TOKYO (Reuters) - Japanese Prime Minister Shinzo Abe said on Wednesday he sees the central bank’s inflation target as a means to achieve the more important goal of reviving the economy, in a sign that firing up inflation may no longer be a priority for the government.
The premier’s comments followed those from Finance Minister Taro Aso, who warned the Bank of Japan last week against insisting on hitting its price goal.
Abe defended the BOJ for missing its 2 percent inflation target, telling parliament that the government gives a passing grade to its policies for boosting jobs and economic growth.
“The BOJ’s price target is not only a target but a means to revive the economy,” Abe told parliament, adding the priority for many central banks across the globe, including the BOJ, was to spur growth and create more jobs.
“With monetary policy, you can create jobs and put an end to deflation. In doing so, you need an inflation target of 2 percent,” Abe said.
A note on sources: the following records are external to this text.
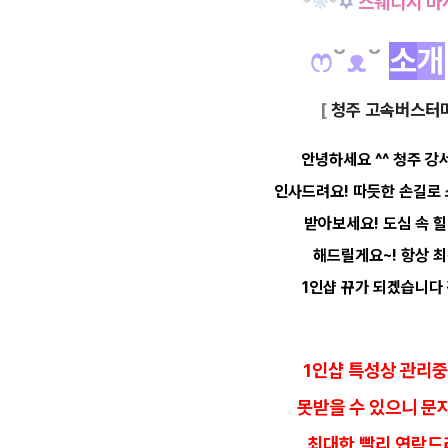
*
❊
*
✡
스웨디시 마
ෆ
˘
ᴥ
˘
소
개
[
청주 고속버스터미
안녕하세요 ^^ 청주 강
인사드려요!
따듯한 손길로
받아보세요! 도심 속 
해드릴게요~! 항상 
1인샵 뀨가 되겠습니다
1인샵 특성상 관리
못받을 수 있으니 문
최대한 빨리 연락드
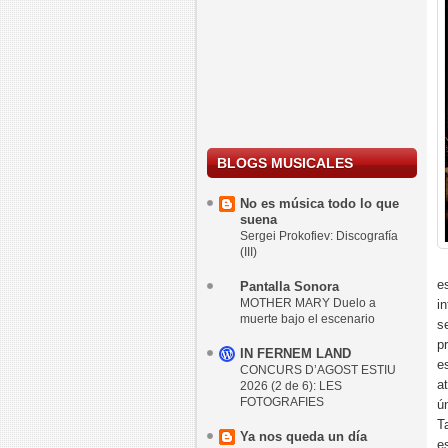
BLOGS MUSICALES
No es música todo lo que
suena
Sergei Prokofiev: Discografía
(III)
e
Pantalla Sonora
MOTHER MARY Duelo a
i
muerte bajo el escenario
s
p
IN FERNEM LAND
e
CONCURS D’AGOST ESTIU
a
2026 (2 de 6): LES
FOTOGRAFIES
ú
T
Ya nos queda un día
e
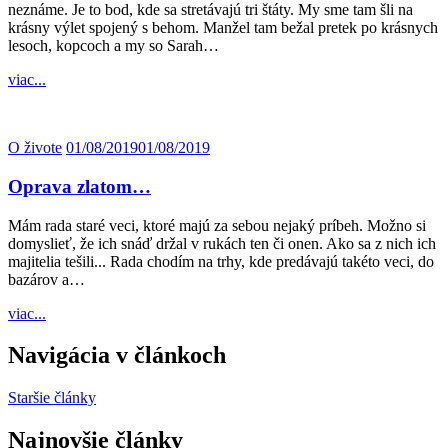
neznáme. Je to bod, kde sa stretávajú tri štáty. My sme tam šli na
krásny výlet spojený s behom. Manžel tam bežal pretek po krásnych
lesoch, kopcoch a my so Sarah…
viac...
O živote
01/08/2019
01/08/2019
Oprava zlatom…
Mám rada staré veci, ktoré majú za sebou nejaký príbeh. Možno si
domyslieť, že ich snáď držal v rukách ten či onen. Ako sa z nich ich
majitelia tešili... Rada chodím na trhy, kde predávajú takéto veci, do
bazárov a…
viac...
Navigácia v článkoch
Staršie články
Najnovšie články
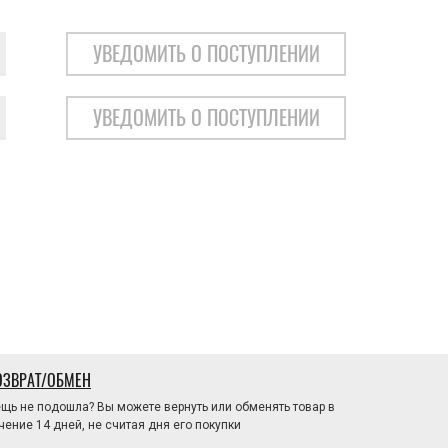
УВЕДОМИТЬ О ПОСТУПЛЕНИИ
УВЕДОМИТЬ О ПОСТУПЛЕНИИ
ОЗВРАТ/ОБМЕН
щь не подошла? Вы можете вернуть или обменять товар в
чение 14 дней, не считая дня его покупки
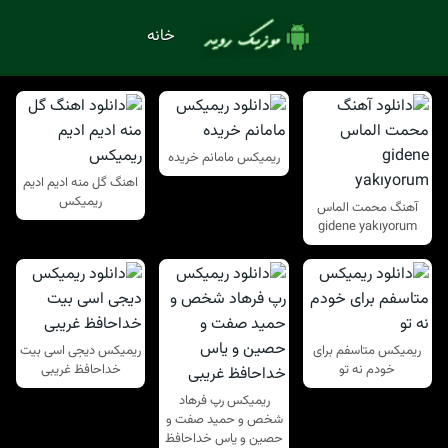
خانه
ریمیکس مامانم خریده
اهنگ گل منه ادیم ادیم
ریمیکس
آهنگ محمت الماس
gidene yakıyorum
ریمیکس متاسفم برای
ریمیکس دیجی اسی بیت
خودم نه تو
خداحافظ غریبی
ریمیکس رپ فرهاد
شخص و حمید صفت و
حصین و یاس خداحافظ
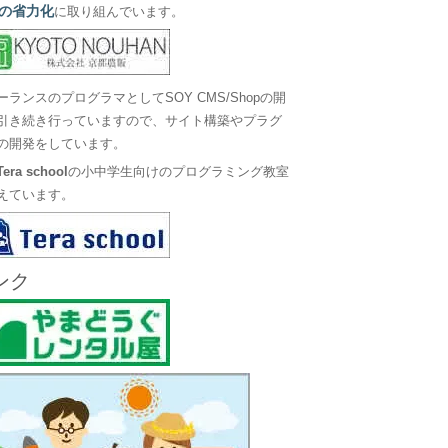
の省力化
に取り組んでいます。
ーランスのプログラマとしてSOY CMS/Shopの開
引き続き行っていますので、サイト構築やプラグ
の開発をしています。
Tera school
の小中学生向けのプログラミング教室
えています。
ンク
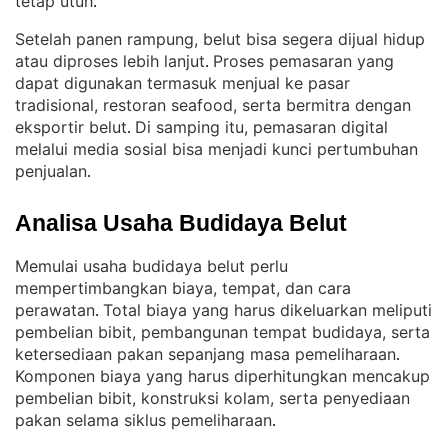
tetap utuh
.
Setelah panen rampung, belut bisa segera dijual hidup
atau diproses lebih lanjut
Proses pemasaran yang
. 
dapat digunakan termasuk menjual ke pasar
tradisional, restoran seafood, serta bermitra dengan
eksportir belut
Di samping itu, pemasaran digital
. 
melalui media sosial bisa menjadi kunci pertumbuhan
penjualan
.
Analisa Usaha Budidaya Belut
Memulai usaha budidaya belut perlu
mempertimbangkan biaya, tempat, dan cara
perawatan
Total biaya yang harus dikeluarkan meliputi
. 
pembelian bibit, pembangunan tempat budidaya, serta
ketersediaan pakan sepanjang masa pemeliharaan
. 
Komponen biaya yang harus diperhitungkan mencakup
pembelian bibit, konstruksi kolam, serta penyediaan
pakan selama siklus pemeliharaan
.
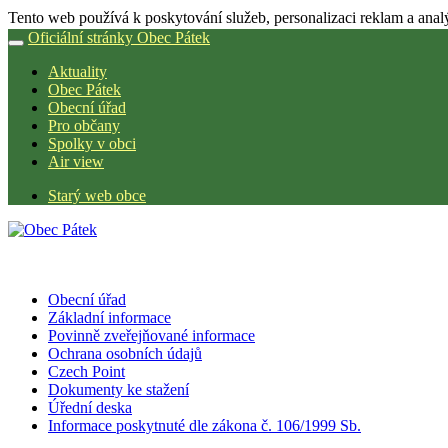
Tento web používá k poskytování služeb, personalizaci reklam a anal
Oficiální stránky Obec Pátek
Aktuality
Obec Pátek
Obecní úřad
Pro občany
Spolky v obci
Air view
Starý web obce
Obecní úřad
Základní informace
Povinně zveřejňované informace
Ochrana osobních údajů
Czech Point
Dokumenty ke stažení
Úřední deska
Informace poskytnuté dle zákona č. 106/1999 Sb.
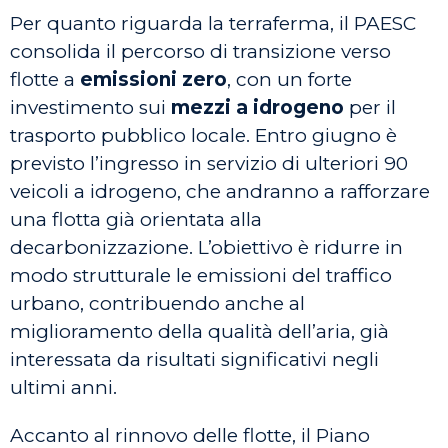
Per quanto riguarda la terraferma, il PAESC
consolida il percorso di transizione verso
flotte a
emissioni zero
, con un forte
investimento sui
mezzi a idrogeno
per il
trasporto pubblico locale. Entro giugno è
previsto l’ingresso in servizio di ulteriori 90
veicoli a idrogeno, che andranno a rafforzare
una flotta già orientata alla
decarbonizzazione. L’obiettivo è ridurre in
modo strutturale le emissioni del traffico
urbano, contribuendo anche al
miglioramento della qualità dell’aria, già
interessata da risultati significativi negli
ultimi anni.
Accanto al rinnovo delle flotte, il Piano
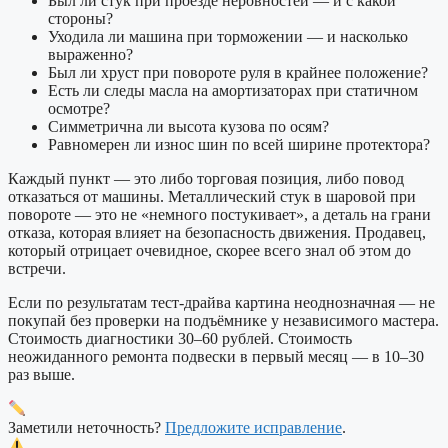
Был ли стук при проезде неровностей — и с какой
стороны?
Уходила ли машина при торможении — и насколько
выраженно?
Был ли хруст при повороте руля в крайнее положение?
Есть ли следы масла на амортизаторах при статичном
осмотре?
Симметрична ли высота кузова по осям?
Равномерен ли износ шин по всей ширине протектора?
Каждый пункт — это либо торговая позиция, либо повод
отказаться от машины. Металлический стук в шаровой при
повороте — это не «немного постукивает», а деталь на грани
отказа, которая влияет на безопасность движения. Продавец,
который отрицает очевидное, скорее всего знал об этом до
встречи.
Если по результатам тест-драйва картина неоднозначная — не
покупай без проверки на подъёмнике у независимого мастера.
Стоимость диагностики 30–60 рублей. Стоимость
неожиданного ремонта подвески в первый месяц — в 10–30
раз выше.
Заметили неточность?
Предложите исправление
.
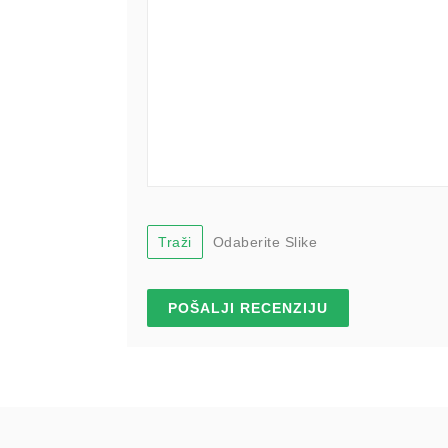
Traži
Odaberite Slike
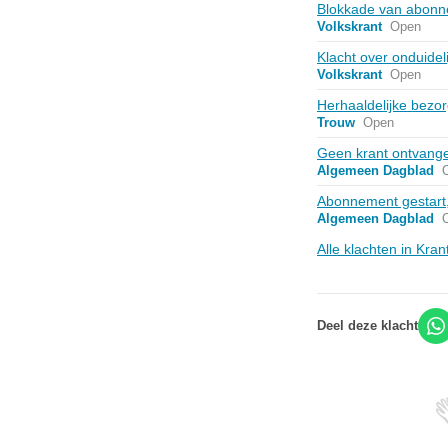
Blokkade van abonn
Volkskrant
Open
Klacht over onduidel
Volkskrant
Open
Herhaaldelijke bezo
Trouw
Open
Geen krant ontvang
Algemeen Dagblad
Abonnement gestart
Algemeen Dagblad
Alle klachten in Kran
Deel deze klacht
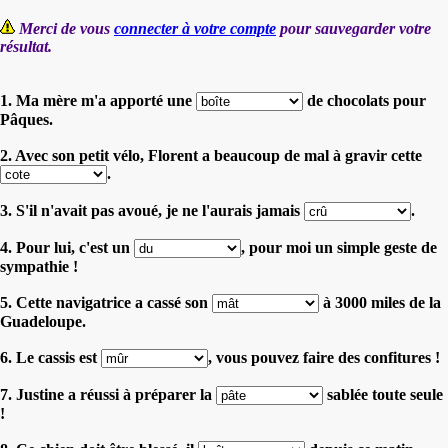
Merci de vous
connecter à votre compte
pour sauvegarder votre
résultat.
1. Ma mère m'a apporté une
de chocolats pour
Pâques.
2. Avec son petit vélo, Florent a beaucoup de mal à gravir cette
.
3. S'il n'avait pas avoué, je ne l'aurais jamais
.
4. Pour lui, c'est un
, pour moi un simple geste de
sympathie !
5. Cette navigatrice a cassé son
à 3000 miles de la
Guadeloupe.
6. Le cassis est
, vous pouvez faire des confitures !
7. Justine a réussi à préparer la
sablée toute seule
!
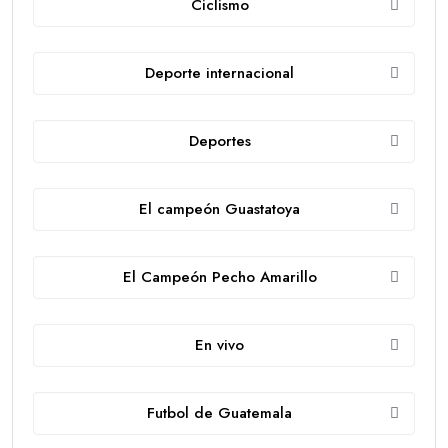
Ciclismo
Deporte internacional
Deportes
El campeón Guastatoya
El Campeón Pecho Amarillo
En vivo
Futbol de Guatemala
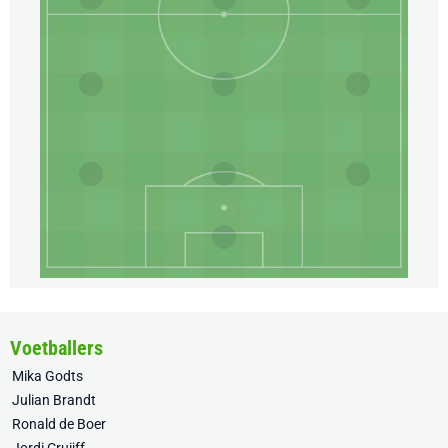
Voetballers
Mika Godts
Julian Brandt
Ronald de Boer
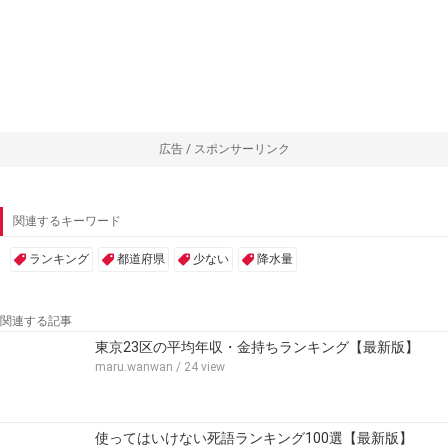
広告 / スポンサーリンク
関連するキーワード
ランキング
都道府県
少ない
降水量
関連する記事
東京23区の平均年収・金持ちランキング【最新版】
maru.wanwan
/ 24 view
使ってはいけない死語ランキング100選【最新版】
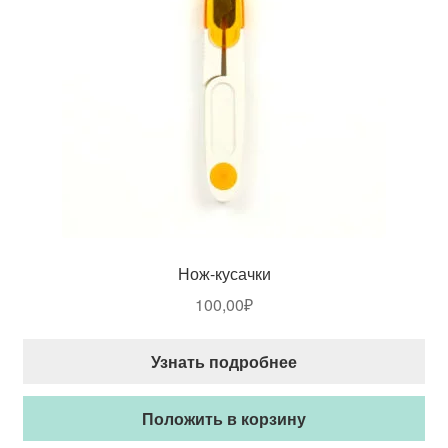
Нож-кусачки
100,00
₽
Узнать подробнее
Положить в корзину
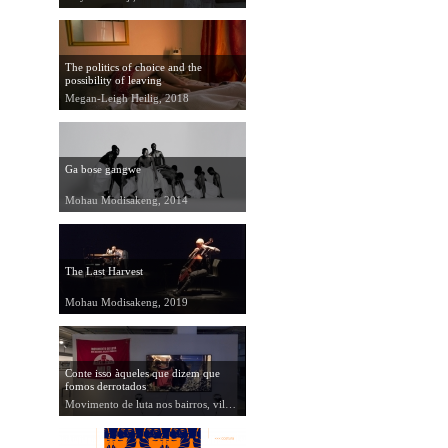
The politics of choice and the
possibility of leaving
Megan-Leigh Heilig, 2018
Ga bose gangwe
Mohau Modisakeng, 2014
The Last Harvest
Mohau Modisakeng, 2019
Conte isso àqueles que dizem que
fomos derrotados
Movimento de luta nos bairros, vilas e favelas, 2018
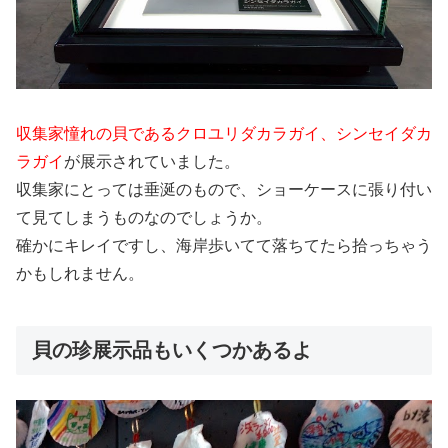
収集家憧れの貝であるクロユリダカラガイ、シンセイダカ
ラガイ
が展示されていました。
収集家にとっては垂涎のもので、ショーケースに張り付い
て見てしまうものなのでしょうか。
確かにキレイですし、海岸歩いてて落ちてたら拾っちゃう
かもしれません。
貝の珍展示品もいくつかあるよ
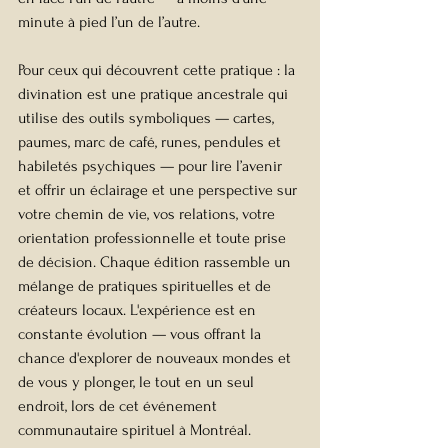
minute à pied l’un de l’autre.
Pour ceux qui découvrent cette pratique : la 
divination est une pratique ancestrale qui 
utilise des outils symboliques — cartes, 
paumes, marc de café, runes, pendules et 
habiletés psychiques — pour lire l’avenir 
et offrir un éclairage et une perspective sur 
votre chemin de vie, vos relations, votre 
orientation professionnelle et toute prise 
de décision. Chaque édition rassemble un 
mélange de pratiques spirituelles et de 
créateurs locaux. L'expérience est en 
constante évolution — vous offrant la 
chance d'explorer de nouveaux mondes et 
de vous y plonger, le tout en un seul 
endroit, lors de cet événement 
communautaire spirituel à Montréal.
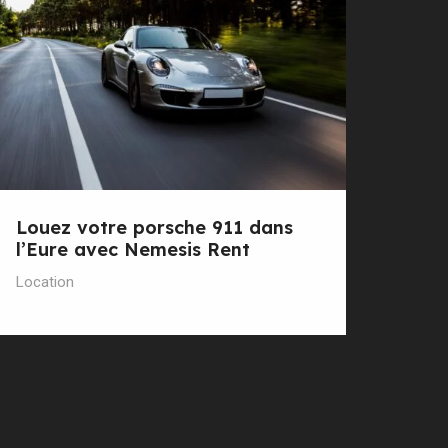
Louez votre porsche 911 dans
l’Eure avec Nemesis Rent
Location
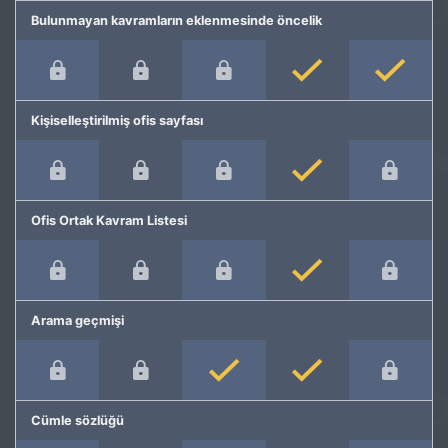
Bulunmayan kavramların eklenmesinde öncelik
Kişiselleştirilmiş ofis sayfası
Ofis Ortak Kavram Listesi
Arama geçmişi
Cümle sözlüğü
“In achieving our fundamental goal of spurring growth, (the BOJ’s policies) have had a sufficient effect,” he said.
Abe’s views contrast with remarks by BOJ Governor Haruhiko Kuroda, who have consistently said achieving the bank’s price target was its priority.
Speaking at the same parliament committee, Kuroda said the central bank was ready to ramp up stimulus if the economy loses momentum for hitting his price target.
With inflation distant from its target, the BOJ is struggling to balance the need to drive up inflation and address the rising cost of prolonged easing such as the hit to bank profits from years of ultra-low interest rates.
As heightening overseas risks such as trade protectionism threaten Japan’s fragile economic recovery, BOJ policymakers disagreed on the next policy move at their January rate review, according to minutes of the meeting released on Wednesday.
Abe reiterated that the government hopes the BOJ keeps up efforts to achieve its inflation target, with an eye on economic, price and financial developments.
The premier said there was no inconsistency between his views and those of Aso, who said last week that “things could go wrong” if the BOJ insisted too much on achieving its price goal.